Biases are inherent to human thinking, and traders are not immune to it. Not only can biases affect what trading decisions one makes but also how one analyzes the market conditions. In this article, we take a look at the importance of understanding biases, how they affect our judgment, and how one can use them when formulating trading decisions.
Biases and their role in trading
Trading bias is an inclination or outlook that a trader may have about the markets based on which s/he may believe that there is a higher probability of a specific outcome compared to any other possibilities. In forex trading, being bearish or bullish is a form of bias.
It is normal to have biases especially when technical and fundamental factors support them.

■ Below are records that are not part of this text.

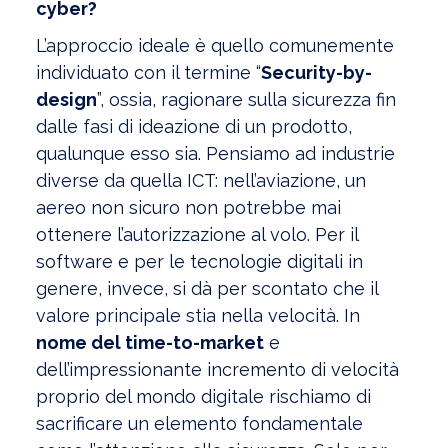
cyber?
L’approccio ideale è quello comunemente
individuato con il termine “
Security-by-
design
”, ossia, ragionare sulla sicurezza fin
dalle fasi di ideazione di un prodotto,
qualunque esso sia. Pensiamo ad industrie
diverse da quella ICT: nell’aviazione, un
aereo non sicuro non potrebbe mai
ottenere l’autorizzazione al volo. Per il
software e per le tecnologie digitali in
genere, invece, si dà per scontato che il
valore principale stia nella velocità. In
nome del time-to-market
e
dell’impressionante incremento di velocità
proprio del mondo digitale rischiamo di
sacrificare un elemento fondamentale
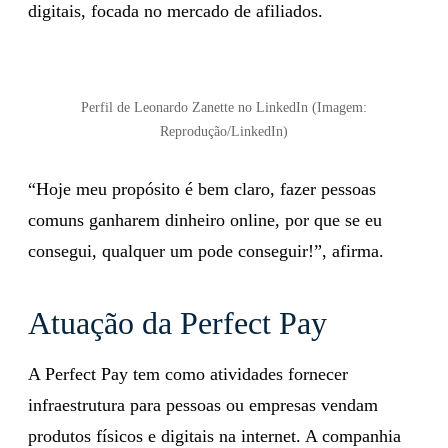
digitais, focada no mercado de afiliados.
Perfil de Leonardo Zanette no LinkedIn (Imagem:
Reprodução/LinkedIn)
“Hoje meu propósito é bem claro, fazer pessoas
comuns ganharem dinheiro online, por que se eu
consegui, qualquer um pode conseguir!”, afirma.
Atuação da Perfect Pay
A Perfect Pay tem como atividades fornecer
infraestrutura para pessoas ou empresas vendam
produtos físicos e digitais na internet. A companhia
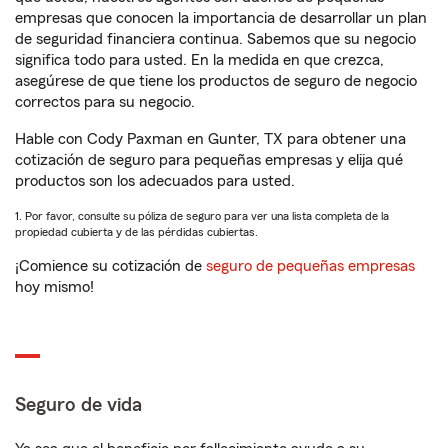
empresas que conocen la importancia de desarrollar un plan
de seguridad financiera continua. Sabemos que su negocio
significa todo para usted. En la medida en que crezca,
asegúrese de que tiene los productos de seguro de negocio
correctos para su negocio.
Hable con Cody Paxman en Gunter, TX para obtener una
cotización de seguro para pequeñas empresas y elija qué
productos son los adecuados para usted.
1. Por favor, consulte su póliza de seguro para ver una lista completa de la
propiedad cubierta y de las pérdidas cubiertas.
¡Comience su cotización de
seguro de pequeñas empresas
hoy mismo!
Seguro de vida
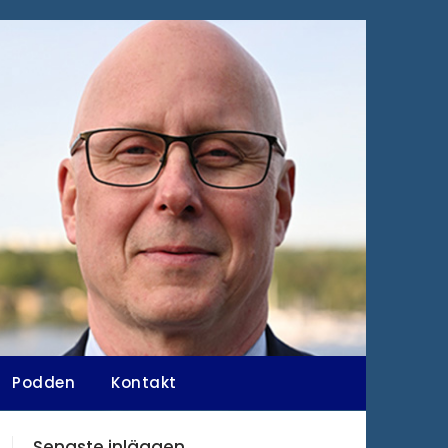
Podden
Kontakt
Senaste inläggen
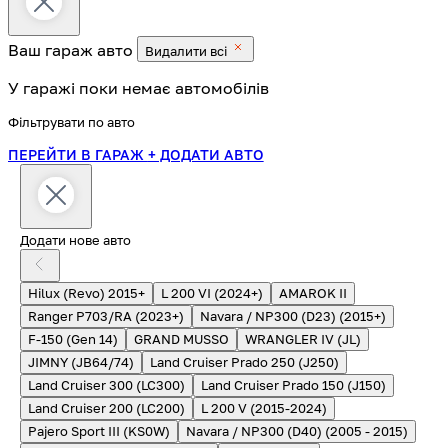
Ваш гараж
авто
Видалити всі
У гаражі поки немає автомобілів
Фільтрувати по авто
ПЕРЕЙТИ В ГАРАЖ
+ ДОДАТИ АВТО
Додати нове авто
Hilux (Revo) 2015+
L 200 VI (2024+)
AMAROK II
Ranger P703/RA (2023+)
Navara / NP300 (D23) (2015+)
F-150 (Gen 14)
GRAND MUSSO
WRANGLER IV (JL)
JIMNY (JB64/74)
Land Cruiser Prado 250 (J250)
Land Cruiser 300 (LC300)
Land Cruiser Prado 150 (J150)
Land Cruiser 200 (LC200)
L 200 V (2015-2024)
Pajero Sport III (KS0W)
Navara / NP300 (D40) (2005 - 2015)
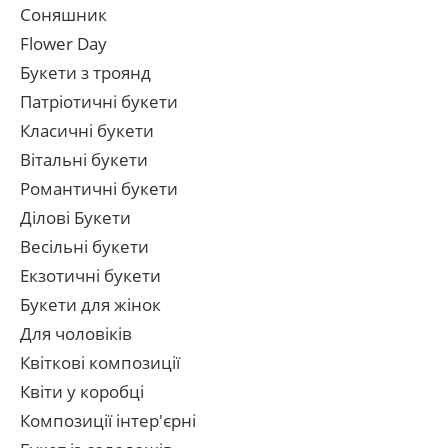
Соняшник
Flower Day
Букети з троянд
Патріотичні букети
Класичні букети
Вітальні букети
Романтичні букети
Ділові Букети
Весільні букети
Екзотичні букети
Букети для жінок
Для чоловіків
Квіткові композиції
Квіти у коробці
Композиції інтер'єрні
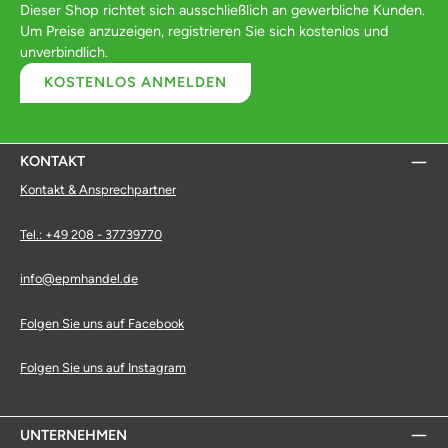
Dieser Shop richtet sich ausschließlich an gewerbliche Kunden.
Um Preise anzuzeigen, registrieren Sie sich kostenlos und
unverbindlich.
KOSTENLOS ANMELDEN
KONTAKT
Kontakt & Ansprechpartner
Tel.: +49 208 - 37739770
info@epmhandel.de
Folgen Sie uns auf Facebook
Folgen Sie uns auf Instagram
UNTERNEHMEN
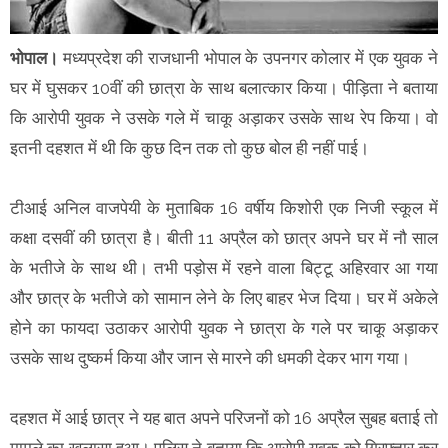
भोपाल।
मध्यप्रदेश की राजधानी भोपाल के उपनगर कोलार में एक युवक ने
घर में घुसकर 10वीं की छात्रा के साथ बलात्कार किया। पीड़िता ने बताया
कि आरोपी युवक ने उसके गले में चाकू अड़ाकर उसके साथ रेप किया। वो
इतनी दहशत में थी कि कुछ दिन तक तो कुछ बोल ही नहीं पाई।
टीआई अनिल वाजपेयी के मुताबिक 16 वर्षीय किशोरी एक निजी स्कूल में
कक्षा दसवीं की छात्रा है। बीती 11 अप्रैल को छात्र अपने घर में नौ साल
के भतीजे के साथ थी। तभी पड़ोस में रहने वाला बिट्टू अहिरवार आ गया
और छात्र के भतीजे को सामान लेने के लिए बाहर भेज दिया। घर में अकेले
होने का फायदा उठाकर आरोपी युवक ने छात्रा के गले पर चाकू अड़ाकर
उसके साथ दुष्कर्म किया और जान से मारने की धमकी देकर भाग गया।
दहशत में आई छात्र ने यह बात अपने परिजनों को 16 अप्रैल सुबह बताई तो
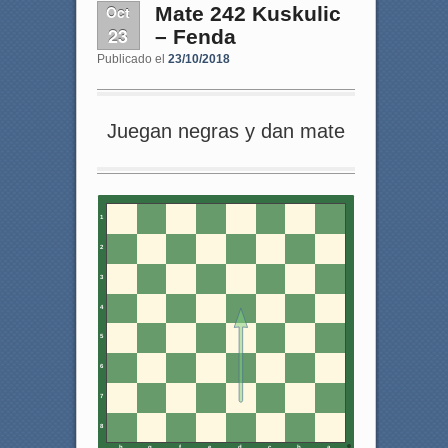
Oct
Mate 242 Kuskulic
23
– Fenda
Publicado el
23/10/2018
Juegan negras y dan mate
1
2
3
4
5
6
7
8
h
g
f
e
d
c
b
a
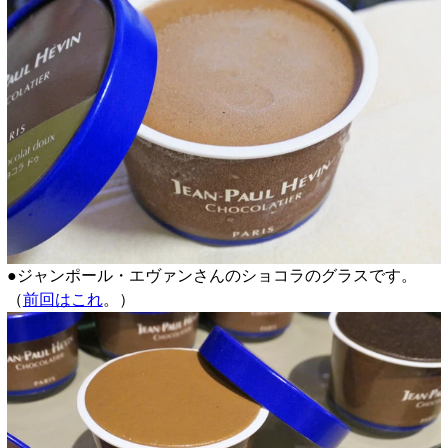
●ジャンポール・エヴァンさんのショコラのグラスです。
（
前回はこれ
。）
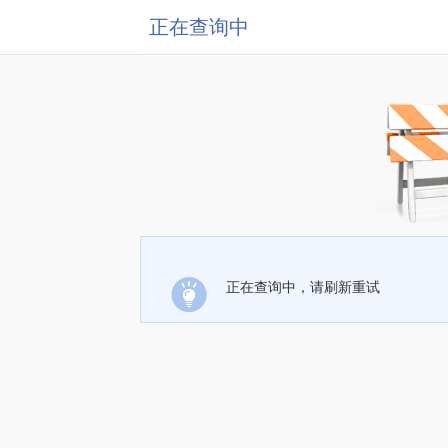
正在查询中
正在查询中，请刷新重试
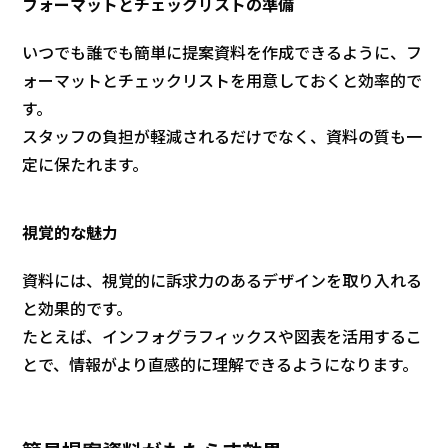
フォーマットとチェックリストの準備
いつでも誰でも簡単に提案資料を作成できるように、フ
ォーマットとチェックリストを用意しておくと効率的で
す。
スタッフの負担が軽減されるだけでなく、資料の質も一
定に保たれます。
視覚的な魅力
資料には、視覚的に訴求力のあるデザインを取り入れる
と効果的です。
たとえば、インフォグラフィックスや図表を活用するこ
とで、情報がより直感的に理解できるようになります。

However, what’s even more important is whether or not the market confirms those biases before you act on them. Predicting currencies blindly without taking into consideration the dynamic market environment and the changing market behavior can be devastating for one’s trading.
But, biases are required for a trader to develop trading decisions that align with his/her trading strategies. The ultimate goal is to make sound decisions with actual money. Sifting through the innumerable sources of information to make decisions can become overwhelming, which may lead to errors without a healthy bias.
However, coupled with this should be the ability to recognize the market environment and trading signals to keep trades from making a loss and grab the opportunities to further the profits. At the same time, there is no particular strategy or set of trading signals that are always effective; if that were so, everyone would be a successful trader.
For instance, a bearish trading bias may look like this:
And, a bullish trading bias may look like this:
Note that in both these cases, we are making use of technical indicators and only then interpreting it through our bias.
Trading system biases
Personal interpretation of economic data is essential to develop a trading system. Without shunning the potential effectiveness of automated trading and trading signals, the intuition of a trader and the ability to look ‘beyond the numbers’ will mark the difference between a successful and an unsuccessful forex trader.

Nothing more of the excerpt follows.